I am awake early this morning, which I have not been for years. I hated the morning. Suddenly my consciousness is different.
Alan, my companion of six years, passed away a month ago. I could not grieve, did not have closure until last night. I was able to begin to grieve before that, when he came to me in a dream and kissed me and it felt so real.
I wonder if I am free to love again or free to not love again. I never loved Alan as much as I should have. He was difficult, but I took him for granted, treated him in ways I do not know why he tolerated, and yet made him seem like the bad guy to my girlfriends. No, he was far from perfect, snobby, high strung, a clean freak where it came to food, which is good I suppose, an ultra conservative, being Scottish, preferred the BBC, and his favorite TV show was Valley Kiss Angel.

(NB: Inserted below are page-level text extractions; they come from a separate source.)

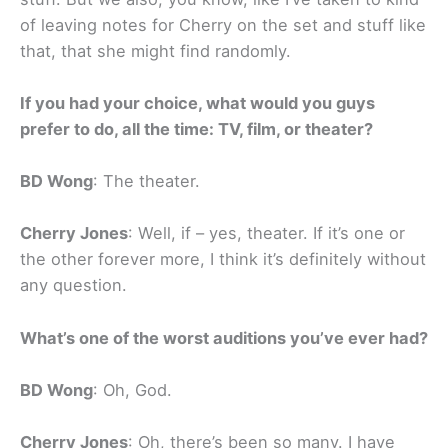
of leaving notes for Cherry on the set and stuff like
that, that she might find randomly.
If you had your choice, what would you guys
prefer to do, all the time: TV, film, or theater?
BD Wong
: The theater.
Cherry Jones
: Well, if – yes, theater. If it’s one or
the other forever more, I think it’s definitely without
any question.
What’s one of the worst auditions you’ve ever had?
BD Wong
: Oh, God.
Cherry Jones
: Oh, there’s been so many. I have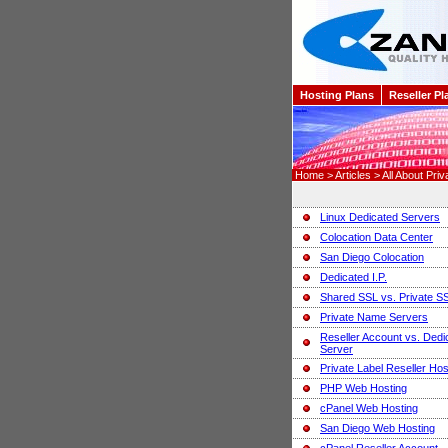
Hosting Plans
Reseller Pl
Home > Articles > All About Priv
Linux Dedicated Servers
Colocation Data Center
San Diego Colocation
Dedicated I.P.
Shared SSL vs. Private S
Private Name Servers
Reseller Account vs. Dedi
Server
Private Label Reseller Hos
PHP Web Hosting
cPanel Web Hosting
San Diego Web Hosting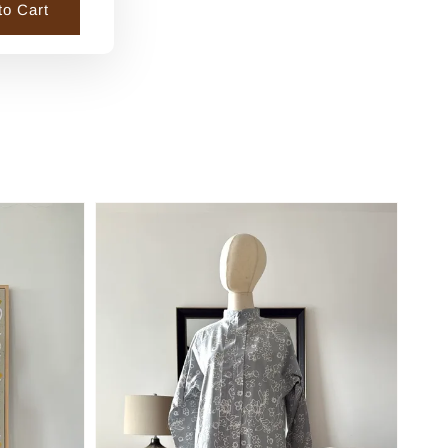
to Cart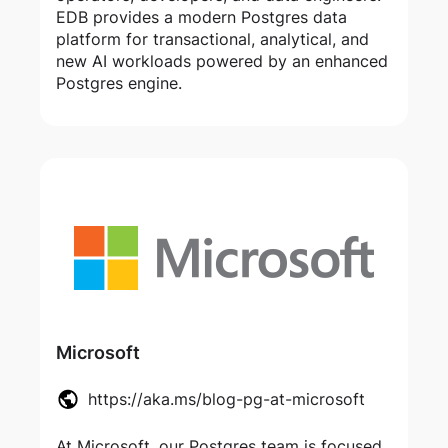
EDB provides a modern Postgres data
platform for transactional, analytical, and
new AI workloads powered by an enhanced
Postgres engine.
Microsoft
https://aka.ms/blog-pg-at-microsoft
At Microsoft, our Postgres team is focused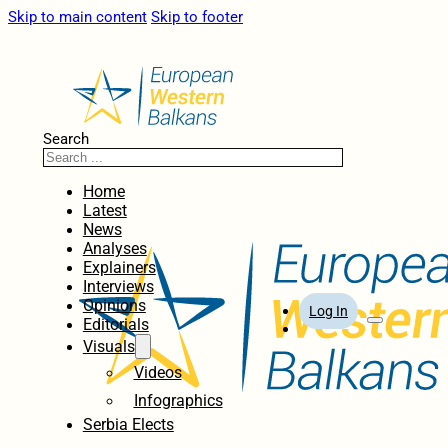
Skip to main content
Skip to footer
Search
Home
Latest
News
Analyses
Explainers
Interviews
Opinions
Log In
Editorials
Visuals
Videos
Infographics
Serbia Elects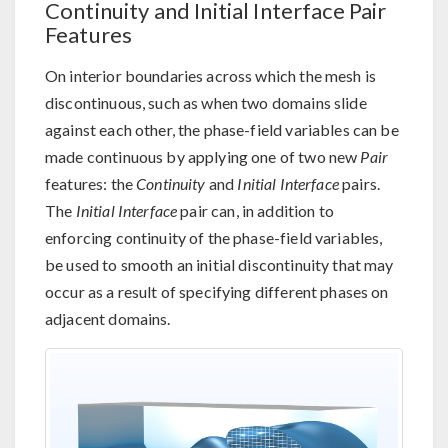
Continuity and Initial Interface Pair
Features
On interior boundaries across which the mesh is
discontinuous, such as when two domains slide
against each other, the phase-field variables can be
made continuous by applying one of two new
Pair
features: the
Continuity
and
Initial Interface
pairs.
The
Initial Interface
pair can, in addition to
enforcing continuity of the phase-field variables,
be used to smooth an initial discontinuity that may
occur as a result of specifying different phases on
adjacent domains.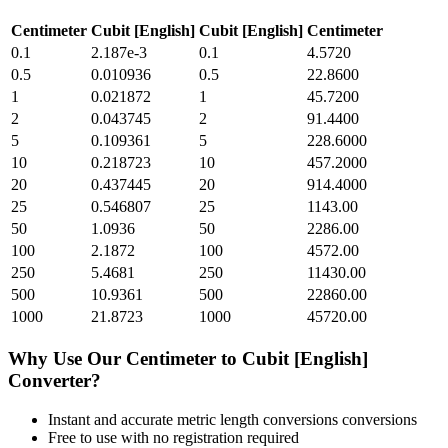
Centimeter
Cubit [English]
Cubit [English]
Centimeter
0.1
2.187e-3
0.1
4.5720
0.5
0.010936
0.5
22.8600
1
0.021872
1
45.7200
2
0.043745
2
91.4400
5
0.109361
5
228.6000
10
0.218723
10
457.2000
20
0.437445
20
914.4000
25
0.546807
25
1143.00
50
1.0936
50
2286.00
100
2.1872
100
4572.00
250
5.4681
250
11430.00
500
10.9361
500
22860.00
1000
21.8723
1000
45720.00
Why Use Our
Centimeter
to
Cubit [English]
Converter?
Instant and accurate
metric length conversions
conversions
Free to use with no registration required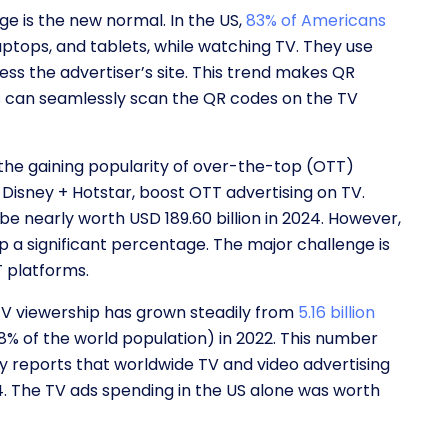
e is the new normal. In the US,
83% of Americans
aptops, and tablets, while watching TV. They use
ess the advertiser’s site. This trend makes QR
rs can seamlessly scan the QR codes on the TV
the gaining popularity of over-the-top (OTT)
 Disney + Hotstar, boost OTT advertising on TV.
 be nearly worth USD 189.60 billion in 2024. However,
a significant percentage. The major challenge is
TT platforms.
V viewership has grown steadily from
5.16 billion
(68% of the world population) in 2022. This number
dy reports that worldwide TV and video advertising
24. The TV ads spending in the US alone was worth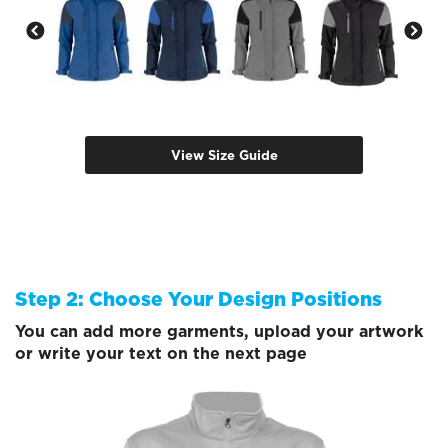
View Size Guide
Step 2: Choose Your Design Positions
You can add more garments, upload your artwork
or write your text on the next page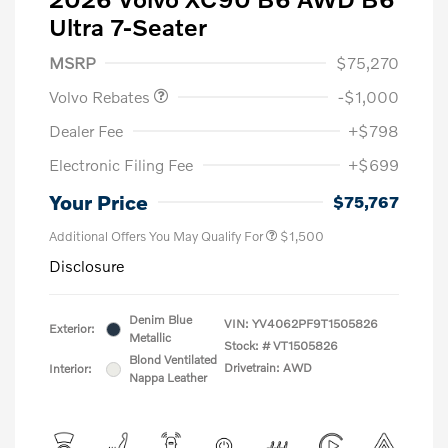
Ultra 7-Seater
Purchase Allowance
$1,000
MSRP
$75,270
Volvo Rebates
-$1,000
Dealer Fee
+$798
Electronic Filing Fee
+$699
Your Price
$75,767
Additional Offers You May Qualify For
$1,500
Disclosure
Denim Blue
VIN:
YV4062PF9T1505826
Exterior:
Metallic
Stock: #
VT1505826
Blond Ventilated
Drivetrain: AWD
Interior:
Nappa Leather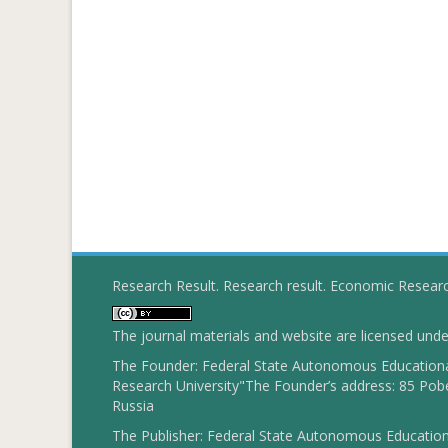
Research Result. Research result. Economic Resear
The journal materials and website are licensed und
The Founder: Federal State Autonomous Educational
Research University"The Founder’s address: 85 Pobe
Russia
The Publisher: Federal State Autonomous Educationa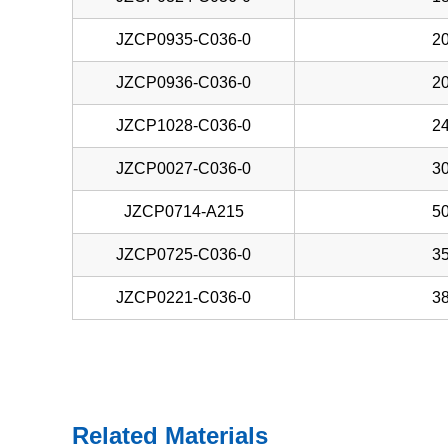
JZCP0935-C036-0
20
JZCP0936-C036-0
20
JZCP1028-C036-0
24
JZCP0027-C036-0
30
JZCP0714-A215
50
JZCP0725-C036-0
35
JZCP0221-C036-0
38
Related Materials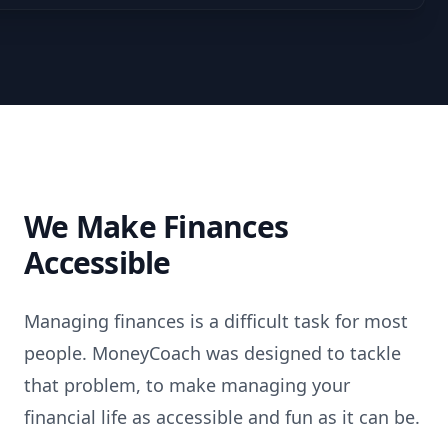
We Make Finances
Accessible
Managing finances is a difficult task for most
people. MoneyCoach was designed to tackle
that problem, to make managing your
financial life as accessible and fun as it can be.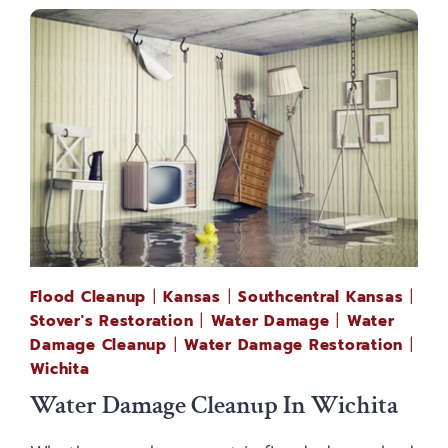
Flood Cleanup
|
Kansas
|
Southcentral Kansas
|
Stover's Restoration
|
Water Damage
|
Water
Damage Cleanup
|
Water Damage Restoration
|
Wichita
Water Damage Cleanup In Wichita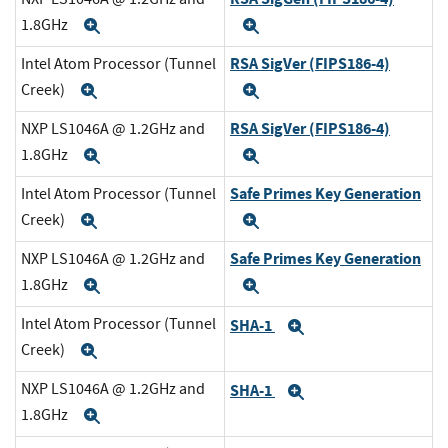
1.8GHz
Expand
Expand
RSA SigVer (FIPS186-4)
Intel Atom Processor (Tunnel
Creek)
Expand
Expand
RSA SigVer (FIPS186-4)
NXP LS1046A @ 1.2GHz and
1.8GHz
Expand
Expand
Safe Primes Key Generation
Intel Atom Processor (Tunnel
Creek)
Expand
Expand
Safe Primes Key Generation
NXP LS1046A @ 1.2GHz and
1.8GHz
Expand
Expand
Intel Atom Processor (Tunnel
SHA-1
Expand
Creek)
Expand
NXP LS1046A @ 1.2GHz and
SHA-1
Expand
1.8GHz
Expand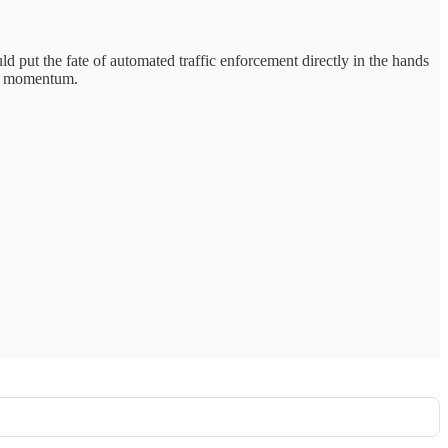
d put the fate of automated traffic enforcement directly in the hands
ng momentum.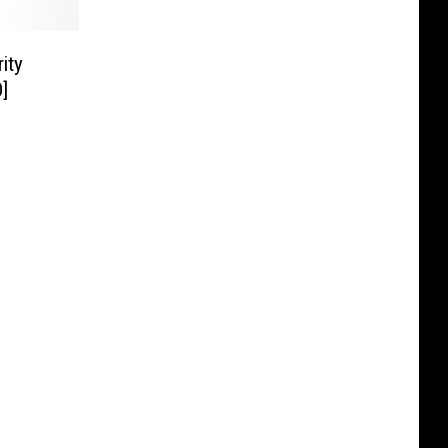
ity
]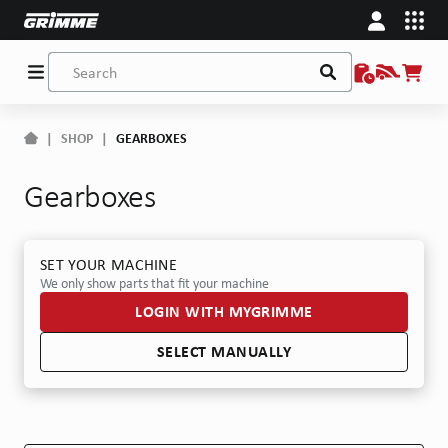
|
SHOP
|
GEARBOXES
Gearboxes
SET YOUR MACHINE
We only show parts that fit your machine
LOGIN WITH MYGRIMME
SELECT MANUALLY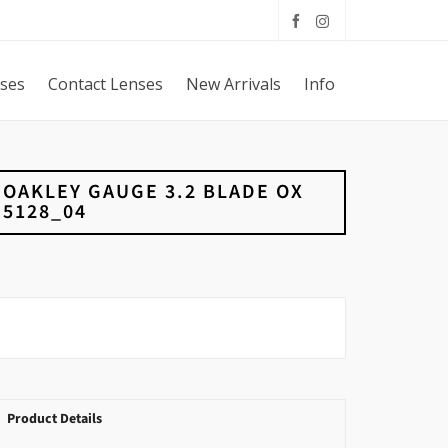
sses
Contact Lenses
New Arrivals
Info
OAKLEY GAUGE 3.2 BLADE OX
5128_04
Product Details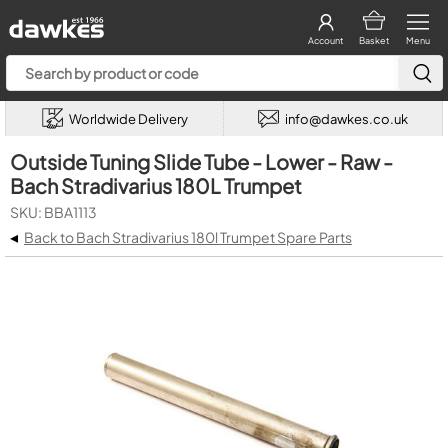
Account
Basket
Menu
Worldwide Delivery
info@dawkes.co.uk
Outside Tuning Slide Tube - Lower - Raw -
Bach Stradivarius 180L Trumpet
SKU: BBA1113
◂
Back to Bach Stradivarius 180l Trumpet Spare Parts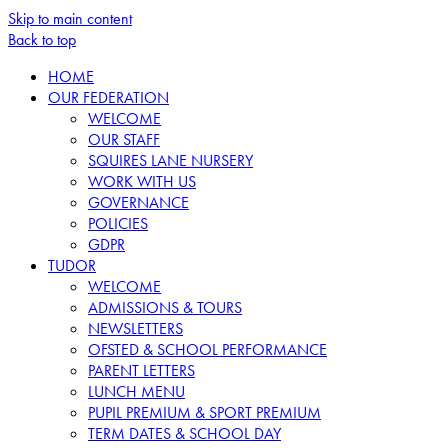
Skip to main content
Back to top
HOME
OUR FEDERATION
WELCOME
OUR STAFF
SQUIRES LANE NURSERY
WORK WITH US
GOVERNANCE
POLICIES
GDPR
TUDOR
WELCOME
ADMISSIONS & TOURS
NEWSLETTERS
OFSTED & SCHOOL PERFORMANCE
PARENT LETTERS
LUNCH MENU
PUPIL PREMIUM & SPORT PREMIUM
TERM DATES & SCHOOL DAY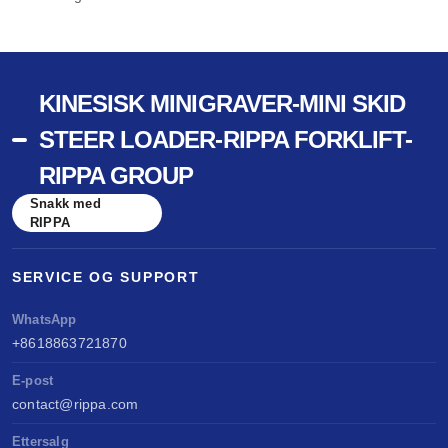
KINESISK MINIGRAVER-MINI SKID
STEER LOADER-RIPPA FORKLIFT-
RIPPA GROUP
Snakk med
RIPPA
SERVICE OG SUPPORT
WhatsApp
+8618863721870
E-post
contact@rippa.com
Ettersalg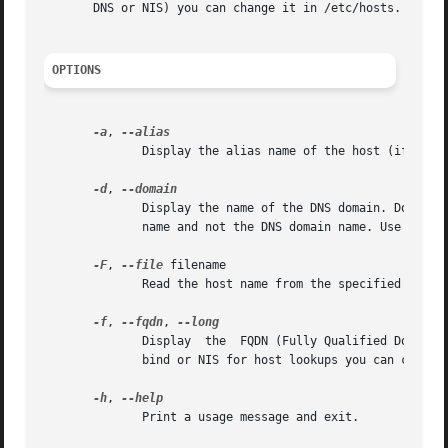
       DNS or NIS) you can change it in /etc/hosts.

OPTIONS
-a
, 
	      Display the alias name of the host (if used).

-d
, 
	      Display the name of the DNS domain. Don't use the command domainname to get the DNS domain name because it will show the NIS  domain

	      name and not the DNS domain name. Use dnsdomainname instead.

-F
, 
--file
 filename

	      Read the host name from the specified file. Comments (lines starting with a `#') are ignored.

-f
, 
--fqdn
, 
	      Display  the  FQDN (Fully Qualified Domain Name). A FQDN consists of a short host name and the DNS domain name. Unless you are using

	      bind or NIS for host lookups you can change the FQDN and the DNS domain name (which is part of the FQDN) in the /etc/hosts file.

-h
, 
	      Print a usage message and exit.
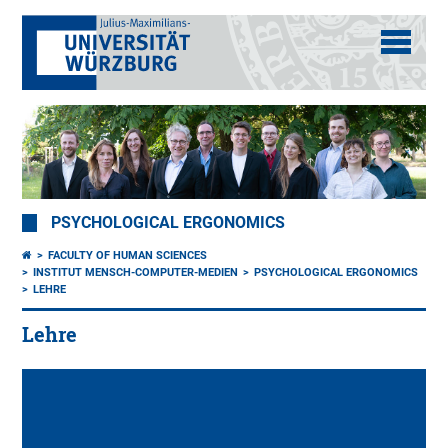
PSYCHOLOGICAL ERGONOMICS
FACULTY OF HUMAN SCIENCES
INSTITUT MENSCH-COMPUTER-MEDIEN
PSYCHOLOGICAL ERGONOMICS
LEHRE
Lehre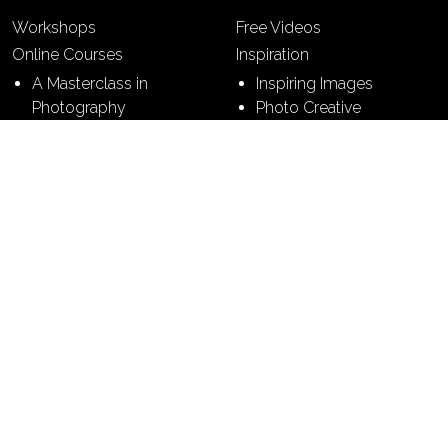
Workshops
Free Videos
Online Courses
Inspiration
A Masterclass in
Inspiring Images
Photography
Photo Creative
7 Building Blocks of
Photography
7 Steps to Perfect
Pictures
Contact
Terms & Conditions
Sitemap
Privacy Policy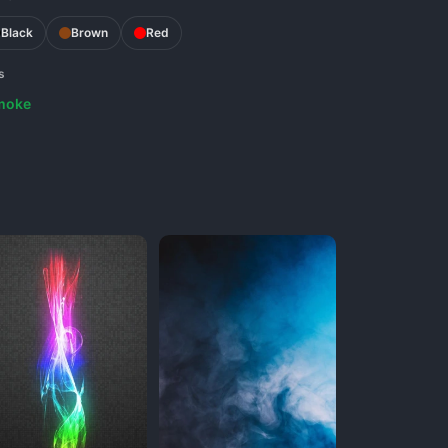
Black
Brown
Red
s
moke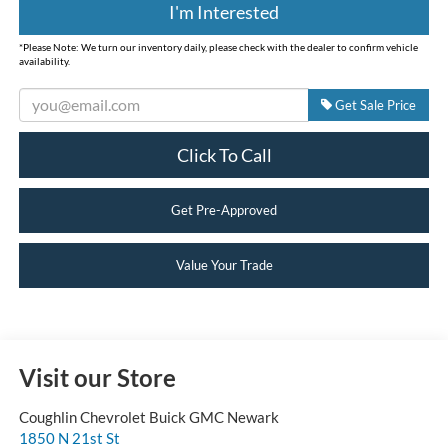
I'm Interested
*
Please Note:
We turn our inventory daily, please check with the dealer to confirm vehicle
availability.
Get Sale Price
Click To Call
Get Pre-Approved
Value Your Trade
Visit our Store
Coughlin Chevrolet Buick GMC Newark
1850 N 21st St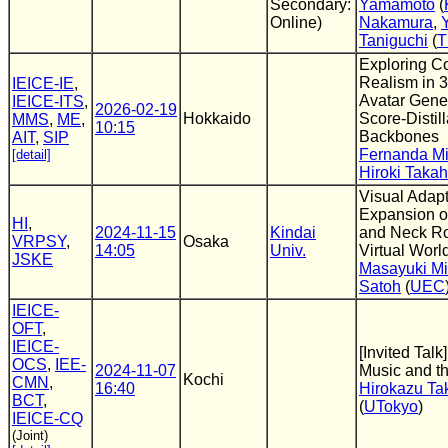
Secondary:
Yamamoto
(
Online)
Nakamura
,
Taniguchi
(
T
Exploring Co
Realism in 
IEICE-IE
,
Avatar Gene
IEICE-ITS
,
2026-02-19
Hokkaido
Score-Distill
MMS
,
ME
,
10:15
Backbones
AIT
,
SIP
Fernanda M
[detail]
Hiroki Taka
Visual Adapt
Expansion of
HI
,
2024-11-15
Kindai
and Neck Ro
VRPSY
,
Osaka
14:05
Univ.
Virtual Worl
JSKE
Masayuki Mi
Satoh
(
UEC
IEICE-
OFT
,
IEICE-
[Invited Tal
OCS
,
IEE-
2024-11-07
Music and t
Kochi
CMN
,
16:40
Hirokazu Ta
BCT
,
(
UTokyo
)
IEICE-CQ
(Joint)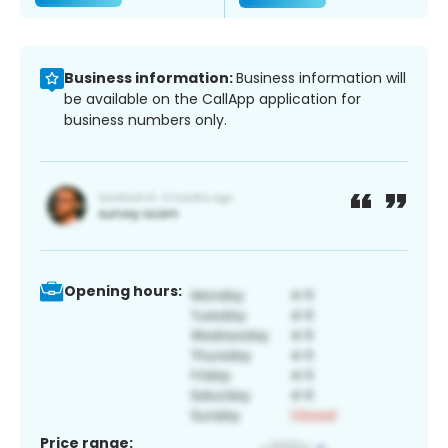
Business information:
Business information will
be available on the CallApp application for
business numbers only.
Opening hours:
Price range: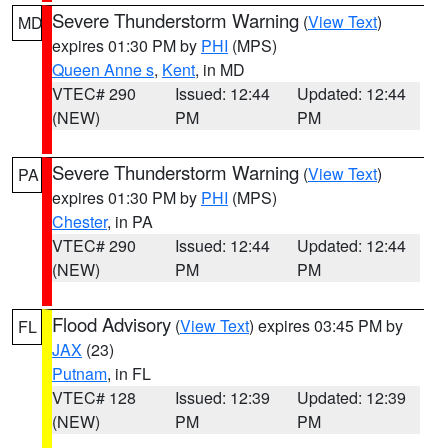
Severe Thunderstorm Warning
(
View Text
)
MD
expires 01:30 PM by
PHI
(MPS)
Queen Anne s
,
Kent
, in MD
VTEC# 290
Issued: 12:44
Updated: 12:44
(NEW)
PM
PM
Severe Thunderstorm Warning
(
View Text
)
PA
expires 01:30 PM by
PHI
(MPS)
Chester
, in PA
VTEC# 290
Issued: 12:44
Updated: 12:44
(NEW)
PM
PM
Flood Advisory
(
View Text
) expires 03:45 PM by
FL
JAX
(23)
Putnam
, in FL
VTEC# 128
Issued: 12:39
Updated: 12:39
(NEW)
PM
PM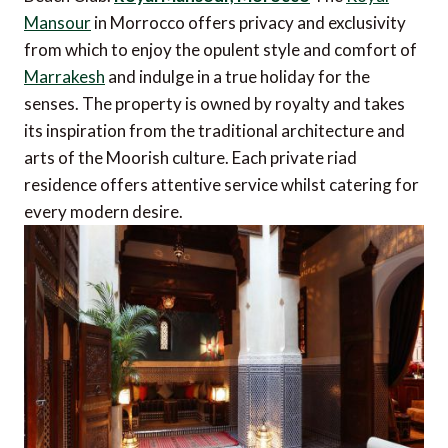
Mansour
in Morrocco offers privacy and exclusivity
from which to enjoy the opulent style and comfort of
Marrakesh
and indulge in a true holiday for the
senses. The property is owned by royalty and takes
its inspiration from the traditional architecture and
arts of the Moorish culture. Each private riad
residence offers attentive service whilst catering for
every modern desire.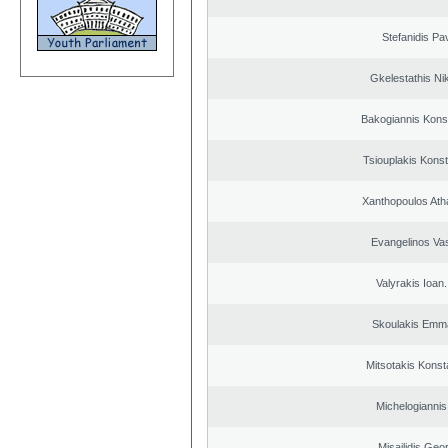
Stefanidis Pa
Gkelestathis Ni
Bakogiannis Kons
Tsiouplakis Konst
Xanthopoulos Ath
Evangelinos Vas
Valyrakis Ioan. 
Skoulakis Emma
Mitsotakis Konst
Michelogiannis 
Misailidis Geo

My mother once said straight to his face, "I don't like Republicans," but he won her over because 1) he was handsome, 2) he was polite and 3) they shared the same favorite television shows, except news of course. Alan read the Drudge Report of course and listened to Rush Limbaugh. This is one election year we did not get to fight.
In 2008 we were in Columbia, South Carolina on family business and he had a t-shirt that said "Obama keep the change." I made him cover up the keep the part so it only said Obama and change.
He took me to the Commission for the Blind, where I soon became a student for five months. He gave me a cell phone so he could call me, and we saw each other on weekends when I was delivered home. I was enjoying my friends in Columbia and shopping with them, going to yoga. Alan was still married technically, although he had been separated for years and had kids of his own in Germany. He offered to buy me a ring, but at that point I did not want one.
I admit we broke up quite a few times, and then I would have another boyfriend, usually a recycled one, and when it blew up, Alan was always there to get drunk as a skunk with.
I saw a tarot card reader, friend of a friend, a guy from North Carolina. He had me pull my own card for Alan. It was the lover card. He did a spread, and told me nothing was bad in it, except an intensity to be aware of, and that was the spark that led to our fights or made them more intense. I was the jealous one, even though Alan was the one who had a right to be jealous.
He did the things I wanted him to do, like renting an apartment on the ocean, but the divorce which he was working on never fully went through. Perhaps it was good for the wife and kids that he was still married when he died.
I feel bad for his daughters. I feel bad for me in a way. I thought I was OK with this, but really I am not. I did so much wrong. I realize it was a two way street and we kept drifting together and apart. Near the end he came over a lot, and I gave him Reiki, because the pain was very severe. He had pancreatic cancer. When the pain medication kicked in, he was OK.
He would sleep over sometimes on the futon, because we were not technically together, but I would lie down with him if he invited me to, and he was comforting me. I was crying. When he gathered up the strength he took us to pick up Thai take out.
So many fun and funny things happened over the years. Once his neighbor from upstairs invited us up for drinks. Alan said, "don't talk about politics or anything personal, and only have one drink." We had already had a few at my son's gig. I said "OK."
However I ended up saying, "Are you guys married? Alan is married too, but not to me," and "Alan is a right wing Republican." Also, when he went downstairs for something, I accepted another drink. I ended up throwing up when we went back down.
Another thing I loved about Alan was that he loved the shirts I bought him, and he wore them. I gave him a green one last Christmas, a button down. He looked so nice in it and his black jeans and black sports jacket on Christmas day when he came to my mother's for Christmas dinner. I was going to complain that he was late, when he announced his father had just died. He was OK with it, though.
I miss Alan. I really do. If I had it to do over, I would have made a true commitment.
Maybe I did in my own way. I do not know. He was not perfect, I know, and him being married still bothered me, but still so many things I said and did, I would take back if I could.